Sociaal ondernemen behoeft geen ngo
De kracht van ngo’s boven sociale ondernemingen is het bepalen en waken over normen en waarden, betoogde Michiel Verweij afgelopen week in zijn stuk ‘Zijn sociale ondernemingen de nieuwe ngo’s?’. Een opinie die bij Michel Groenenstijn een kritische reactie uitlokte: ‘Als ondernemingen succesvol zijn op basis van marktwerking, en de voor onze maatschappij en ngo’s zo belangrijke normen en waarden echt geïnternaliseerd zijn in die markt, is er in de toekomst echt geen ngo nodig.’
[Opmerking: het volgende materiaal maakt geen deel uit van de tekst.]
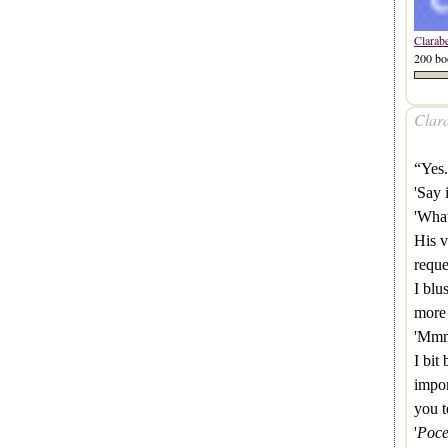
Clarab
200 bo
Clara
“Yes
'Say i
'What
His v
reque
I blu
more 
'Mmm,
I bit
impo
you t
'
Poce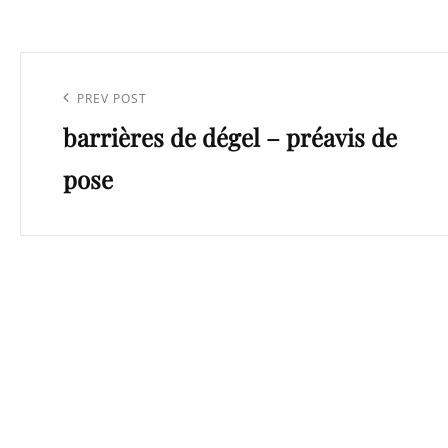
Navigation
de
Previous
PREV POST
l’article
barrières de dégel – préavis de
Post
pose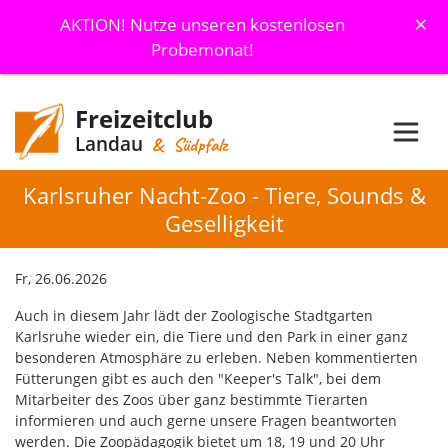
×
AKTION! Nutze unseren kostenlosen
Probemonat!
Freizeitclub
Landau
& Südpfalz
Karlsruher Nacht-Zoo - Tiere, Sounds &
Geselligkeit
Fr, 26.06.2026
Auch in diesem Jahr lädt der Zoologische Stadtgarten
Karlsruhe wieder ein, die Tiere und den Park in einer ganz
besonderen Atmosphäre zu erleben. Neben kommentierten
Fütterungen gibt es auch den "Keeper's Talk", bei dem
Mitarbeiter des Zoos über ganz bestimmte Tierarten
informieren und auch gerne unsere Fragen beantworten
werden. Die Zoopädagogik bietet um 18, 19 und 20 Uhr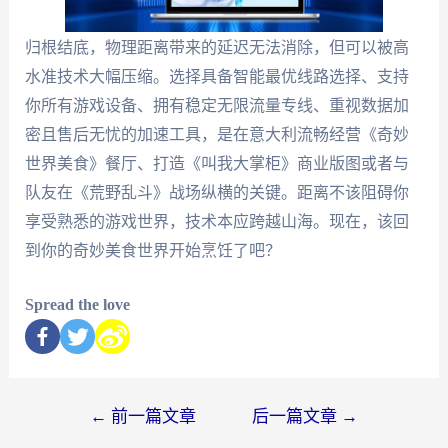
归根结底，物理距离带来的延迟无法消除，但可以被高
水准技术大幅压缩。选择具备智能最优线路选择、支持
你所有游戏设备、拥有稳定无限流量专线、重视数据加
密且售后无忧的加速工具，是在意大利流畅经营《奇妙
世界美食》餐厅、打造《叫我大掌柜》商业版图或者与
队友在《荒野乱斗》战场纵横的关键。距离不该阻碍你
享受熟悉的游戏世界，技术本应跨越山海。现在，该回
到你的奇妙美食世界开始烹饪了吧？
Spread the love
←
前一篇文章
后一篇文章
→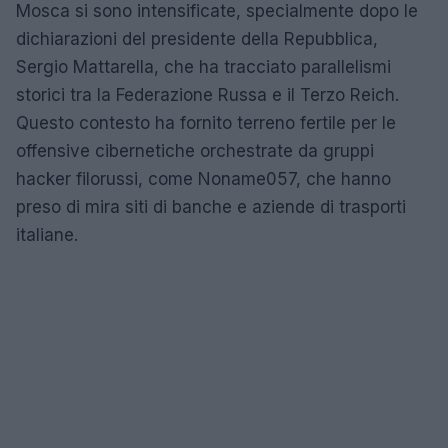
Mosca si sono intensificate, specialmente dopo le
dichiarazioni del presidente della Repubblica,
Sergio Mattarella, che ha tracciato parallelismi
storici tra la Federazione Russa e il Terzo Reich.
Questo contesto ha fornito terreno fertile per le
offensive cibernetiche orchestrate da gruppi
hacker filorussi, come Noname057, che hanno
preso di mira siti di banche e aziende di trasporti
italiane.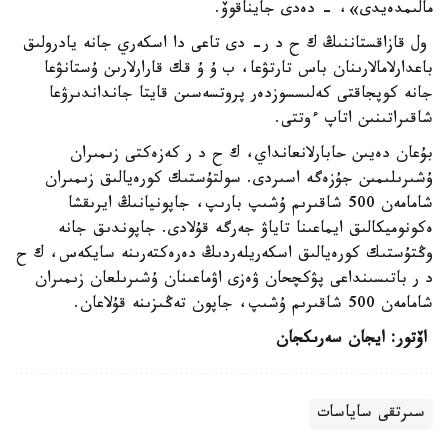
مالىمدەيدى»، - دەدى جايناقوۆ.
ول قازاقستاننىڭ ك ح د ر- دى تاعى دا اسكەري جانە يادرولىق
باعدارلامالارىنان باس تارتۋعا، ب ۇ ۇ قك قارارلارىن ۇستانۋعا
جانە كوپجاقتى كەلىسسوزدەر پروتسەسىن قايتا جانداندىرۋعا
شاقىراتىنىن اتاپ ءوتتى.
بۇعان دەيىن حابارلانعانداي، ك ح د ر كەزەكتى زىمىران
ۇشىرىلىمىن جۇزەگە اسىردى. سولتۇستىك كورەيالىق زىمىران
شامامەن 500 شاقىرىم ۇشىپ بارىپ، جاپونيانىڭ ايرىقشا
ەكونوميكالىق ايماعىنا تاياۋ جەرگە قۇلادى. جاپوندىق جانە
وڭتۇستىك كورەيالىق اسكەريلەردىڭ دەرەكتەرىنە سايكەس، ك ح
د ر باتىسىنداعى پۋكچحان ۋەزى اۋماعىنان ۇشىرىلعان زىمىران
شامامەن 500 شاقىرىم ۇشىپ، جاپون تەڭىزىنە قۇلاعان.
اۆتور: ايجان سەرىكجان
سىرتقى ساياسات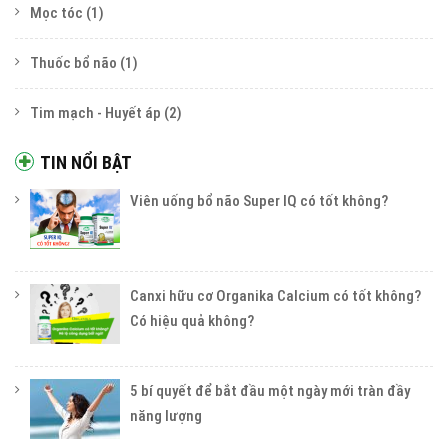
Mọc tóc
(1)
Thuốc bổ não
(1)
Tim mạch - Huyết áp
(2)
TIN NỔI BẬT
Viên uống bổ não Super IQ có tốt không?
Canxi hữu cơ Organika Calcium có tốt không?
Có hiệu quả không?
5 bí quyết để bắt đầu một ngày mới tràn đầy
năng lượng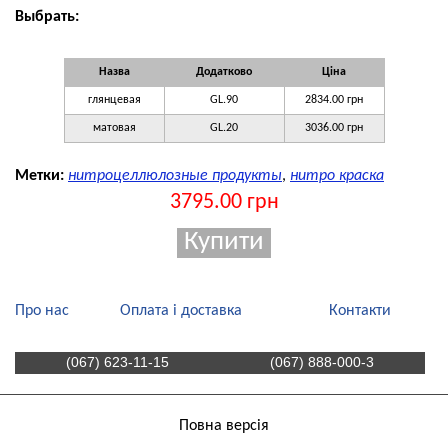
Выбрать:
Назва
Додатково
Ціна
глянцевая
GL.90
2834.00 грн
матовая
GL.20
3036.00 грн
Метки:
нитроцеллюлозные продукты
,
нитро краска
3795.00 грн
Про нас
Оплата і доставка
Контакти
(067) 623-11-15
(067) 888-000-3
Повна версія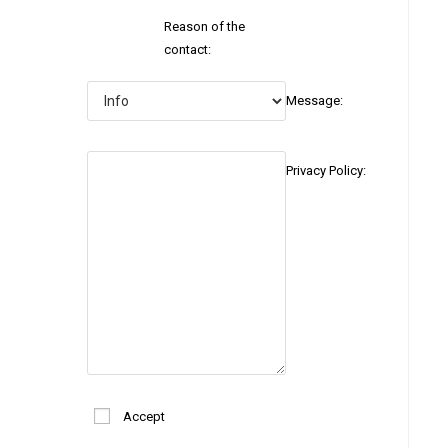
Reason of the
contact:
Message:
Privacy Policy:
Accept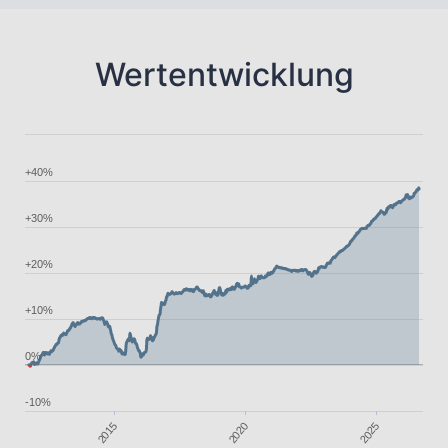
Wertentwicklung
+40%
+30%
+20%
+10%
0%
-10%
2020
2025
2015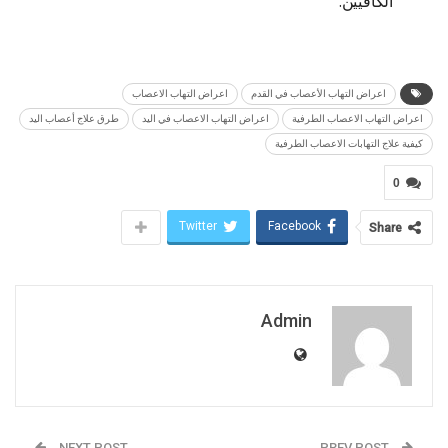
الكافيين.
اعراض التهاب الأعصاب في القدم
اعراض التهاب الاعصاب
اعراض التهاب الاعصاب الطرفية
اعراض التهاب الاعصاب في اليد
طرق علاج أعصاب اليد
كيفية علاج التهابات الاعصاب الطرفية
0
Twitter
Facebook
Share
Admin
NEXT POST
PREV POST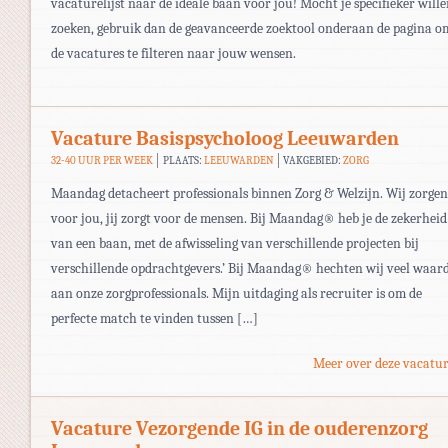
vacaturelijst naar de ideale baan voor jou! Mocht je specifieker will
zoeken, gebruik dan de geavanceerde zoektool onderaan de pagina o
de vacatures te filteren naar jouw wensen.
Vacature Basispsycholoog Leeuwarden
32-40 UUR PER WEEK
PLAATS:
LEEUWARDEN
VAKGEBIED:
ZORG
Maandag detacheert professionals binnen Zorg & Welzijn. Wij zorgen
voor jou, jij zorgt voor de mensen. Bij Maandag® heb je de zekerheid
van een baan, met de afwisseling van verschillende projecten bij
verschillende opdrachtgevers.’ Bij Maandag® hechten wij veel waar
aan onze zorgprofessionals. Mijn uitdaging als recruiter is om de
perfecte match te vinden tussen […]
Meer over deze vacatur
Vacature Vezorgende IG in de ouderenzorg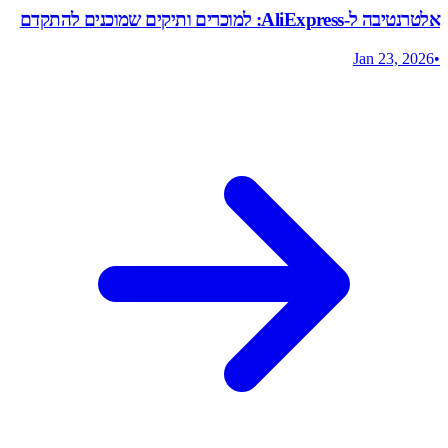
אלטרנטיבה ל-AliExpress: למוכרים ותיקים שמוכנים להתקדם
Jan 23, 2026
•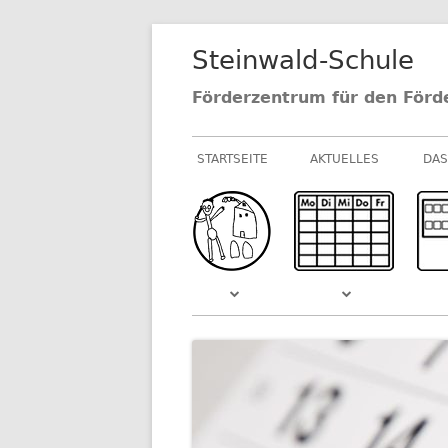
Springe
Steinwald-Schule
zum
Inhalt
Förderzentrum für den Förd
Primäres
STARTSEITE
AKTUELLES
DAS
Menü
NEUIGKEITEN AU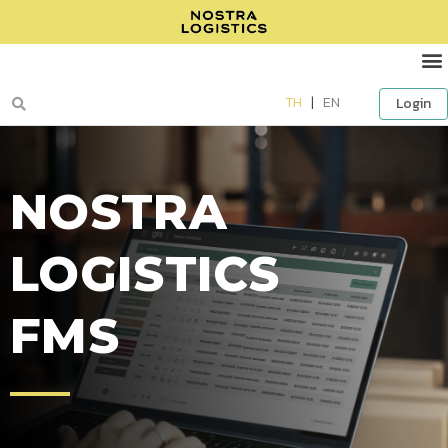
TH
|
EN
Login
NOSTRA
LOGISTICS
FMS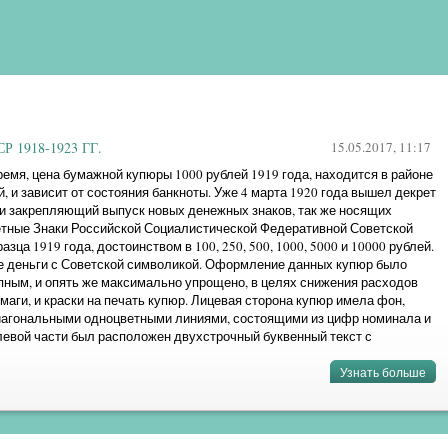
 1918-1923 ГГ.
15.05.2017, 11:17
емя, цена бумажной купюры 1000 рублей 1919 года, находится в районе
ей, и зависит от состояния банкноты. Уже 4 марта 1920 года вышел декрет
и закрепляющий выпуск новых денежных знаков, так же носящих
ётные Знаки Российской Социалистической Федеративной Советской
азца 1919 года, достоинством в 100, 250, 500, 1000, 5000 и 10000 рублей.
е деньги с Советской символикой. Оформление данных купюр было
пным, и опять же максимально упрощено, в целях снижения расходов
маги, и краски на печать купюр. Лицевая сторона купюр имела фон,
агональными одноцветными линиями, состоящими из цифр номинала и
В левой части был расположен двухстрочный буквенный текст с
ала купюры, ...
Узнать больше
»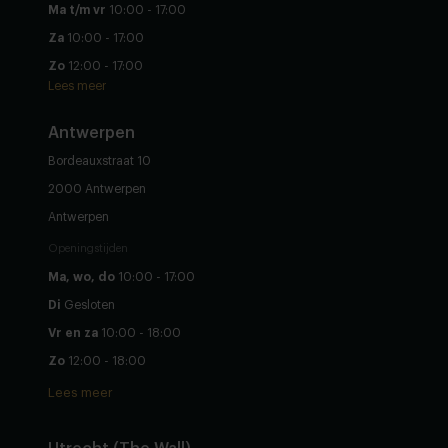
Ma t/m vr
10:00 - 17:00
Za
10:00 - 17:00
Zo
12:00 - 17:00
Lees meer
Antwerpen
Bordeauxstraat 10
2000 Antwerpen
Antwerpen
Openingstijden
Ma, wo, do
10:00 - 17:00
Di
Gesloten
Vr en za
10:00 - 18:00
Zo
12:00 - 18:00
Lees meer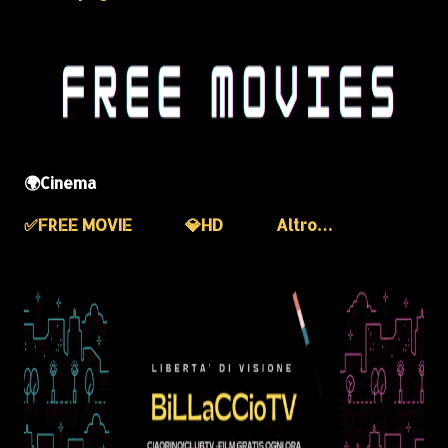
🌍Cinema
✅️FREE MOVIE
💎HD
Altro…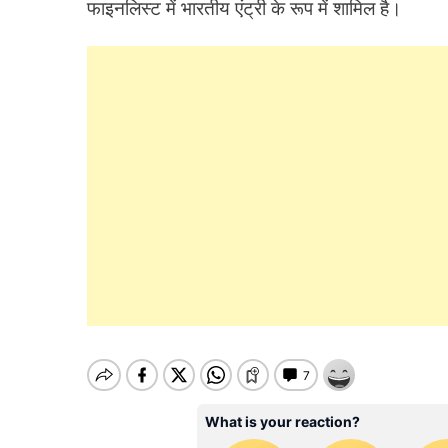
फाइनलि‍स्‍ट में भारतीय एंट्री के रूप में शामि‍ल है।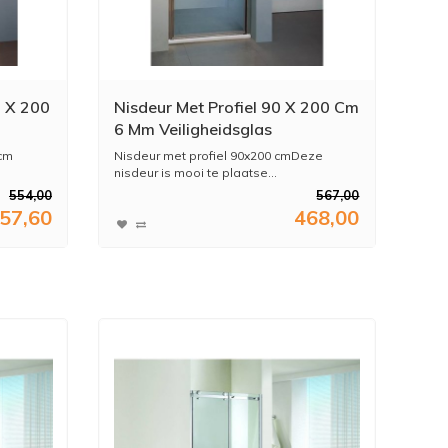
0 X 200
Nisdeur Met Profiel 90 X 200 Cm
6 Mm Veiligheidsglas
 cm
Nisdeur met profiel 90x200 cmDeze
nisdeur is mooi te plaatse...
554,00
567,00
57,60
468,00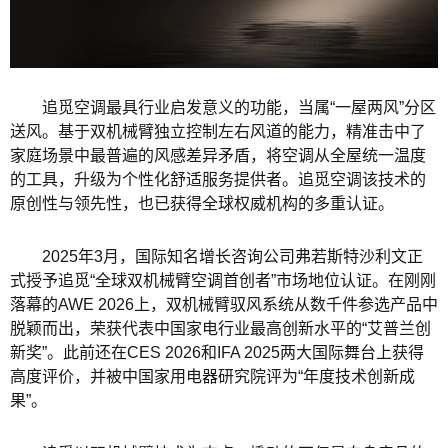
追觅空调最具行业启发意义的功能，当属“一屋两风”分区
送风。基于双机械臂独立控制左右风道的能力，精准击中了
家庭场景中最普遍的风感差异矛盾，将空调从全屋统一温度
的工具，升级为个性化舒适服务提供者。追觅空调该技术的
原创性与领先性，也已获得全球权威机构的多重认证。
2025年3月，国际知名增长咨询公司弗若斯特沙利文正
式授予追觅“全球双机械臂空调首创者”市场地位认证。在刚刚
落幕的AWE 2026上，双机械臂驭风系统从数千件参选产品中
脱颖而出，荣获代表中国家电行业最高创新水平的“艾普兰创
新奖”。此前还在CES 2026和IFA 2025两大国际舞台上获得
高度评价，并被中国家用电器研究院评为“年度技术创新成
果”。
In zijn stuk van vorige week maandag schrijft Michiel Verweij over ngo’s als sociale ondernemingen, of sociale ondernemingen als vervanging van de ngo. Over hoe duurzaamheid, solidariteit en sociale inclusie gelden als nieuwe waarden voor bedrijven, waar die voorheen exclusief het domein van ngo’s waren. Om vervolgens te pleiten voor wel degelijk een plek voor ngo’s in een toekomstige samenleving mét sociale ondernemingen.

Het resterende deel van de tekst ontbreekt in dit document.